Conception and manuscript | EDITORIAL
In the world of ELT, books can be ‘born’ in various ways – ideas arise from the overall needs of the publishing plan, market requirements, alliances with Ministries of Education or other academic partners, pedagogical trends, or simple in-house, team discussions.
Our new Teaching Skills Kit [TSK] series actually started life as a round-table senior management team discussion, where one of our consultants, Christopher Graham, proposed the idea of a new Garnet series specifically aimed at supporting teachers.
Chris, Contributing Editor
The original impetus for the book came from a series of professional development workshops I did in some universities in the Middle East, around the theme of 21st century skills. It was during the time that these skills were being interwoven into secondary, and particularly adult, ELT coursebooks around the world as part of an ongoing process of aligning ELT content to the needs of the workplace and places of study.
There was however a problem with these workshops, well several problems actually. The teachers, while they had been told that 21st century skills were now part of their course books, knew no more than that. I remember asking one group to brainstorm what the skills were and how they might be useful to their students, and seeing a collection of blank faces and lots of fingers furiously punching ‘21st century skills’ into their smartphones.

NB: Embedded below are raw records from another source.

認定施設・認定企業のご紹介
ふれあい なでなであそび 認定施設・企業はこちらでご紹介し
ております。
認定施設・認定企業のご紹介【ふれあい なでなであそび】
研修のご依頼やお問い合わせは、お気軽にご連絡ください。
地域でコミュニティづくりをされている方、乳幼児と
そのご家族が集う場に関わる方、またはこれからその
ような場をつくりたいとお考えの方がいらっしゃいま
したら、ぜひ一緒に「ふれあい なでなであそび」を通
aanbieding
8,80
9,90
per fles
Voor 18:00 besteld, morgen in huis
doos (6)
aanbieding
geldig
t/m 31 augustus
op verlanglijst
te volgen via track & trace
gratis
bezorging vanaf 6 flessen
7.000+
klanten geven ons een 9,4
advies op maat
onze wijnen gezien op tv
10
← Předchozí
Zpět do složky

There seemed to be a number of areas of concern, including: What are the specific skills and sub-skills? Why are they relevant to EFL students in terms of day-to-day application? How can they be integrated into ELT content? What are the challenges of 21st century skills in ELT? Will I be trained how to do all of this? But aren’t I just an English teacher? How does this influence my teaching? Can we assess these skills?
These questions and others seemed to be a useful outline for a rather timely book for teachers, so the conversation with Garnet Education began.

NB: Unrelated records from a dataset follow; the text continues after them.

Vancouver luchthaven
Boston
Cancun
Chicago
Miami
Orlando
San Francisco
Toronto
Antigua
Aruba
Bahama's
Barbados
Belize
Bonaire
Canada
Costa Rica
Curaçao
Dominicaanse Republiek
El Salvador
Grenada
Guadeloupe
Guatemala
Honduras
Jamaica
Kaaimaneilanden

Once the idea had been agreed in principle, we set about developing the concept – the purpose of the book, its target readership, the ‘fit’ of the book within current educational thinking, the broad brushstrokes for content and, last but by no means least, who would write it!

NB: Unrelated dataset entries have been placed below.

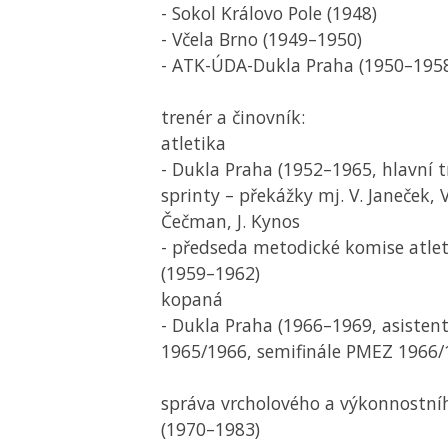
- Sokol Královo Pole (1948)
- Včela Brno (1949–1950)
- ATK-ÚDA-Dukla Praha (1950–195
trenér a činovník:
atletika
- Dukla Praha (1952–1965, hlavní 
sprinty – překážky mj. V. Janeček, 
Čečman, J. Kynos
- předseda metodické komise atlet
(1959–1962)
kopaná
- Dukla Praha (1966–1969, asistent
1965/1966, semifinále
PMEZ
1966/
správa vrcholového a výkonnostn
(1970–1983)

This all sounds fairly simple, but in fact takes a considerable amount of time to achieve. It involves detailed research, lots of discussion to establish and test out the concept, and a good deal of planning. Garnet is a relatively small company, and this is a huge advantage when it comes to creating new books or courses, as we can be very agile in terms of making decisions and actioning new plans. Therefore, we were able to establish the concept and outline the content fairly quickly.
Chris, Contributing Editor
I started to map out specific chapters and put names, faces and the skills sets of my contacts, (and some from the publishing team), next to them as potential writers. It was useful to have informal conversations with both potential writers and the editorial team first, and to then follow this up with the actual proposal. This makes final agreement much easier to reach. As the project outline became firm and writers agreed to go ahead, author briefs were sent out and as the deadlines approached, the first draft chapters began to arrive. It was starting to look like a book!
With the author team in place, and Christopher Graham taking the role of Contributing Editor, writing could begin. That’s always an exciting, if slightly nerve-racking, time.
Initially we had sample units, at which stage the design team brought their expertise to the party, working alongside editorial in creating page design to establish the ‘look’ of the book. They also started developing ideas for cover design. As the content creation progressed through draft manuscript stages, our publishing assistant was busy in the background acquiring images and securing permissions. This stage of book creation is very much a whole-team effort.
Overall, the writing and amending process generally involves a lot of to-ing and fro-ing between authors and editors, with manuscripts and feedback comments. This can go on over months, or in some instances, years. However, in this particular case, our lovely authors made the process very easy, as they produced such great material.
At the stage of full and final manuscript, with all content edited and agreed, the editorial team hands their precious content over to the design team, for the production of proof pages.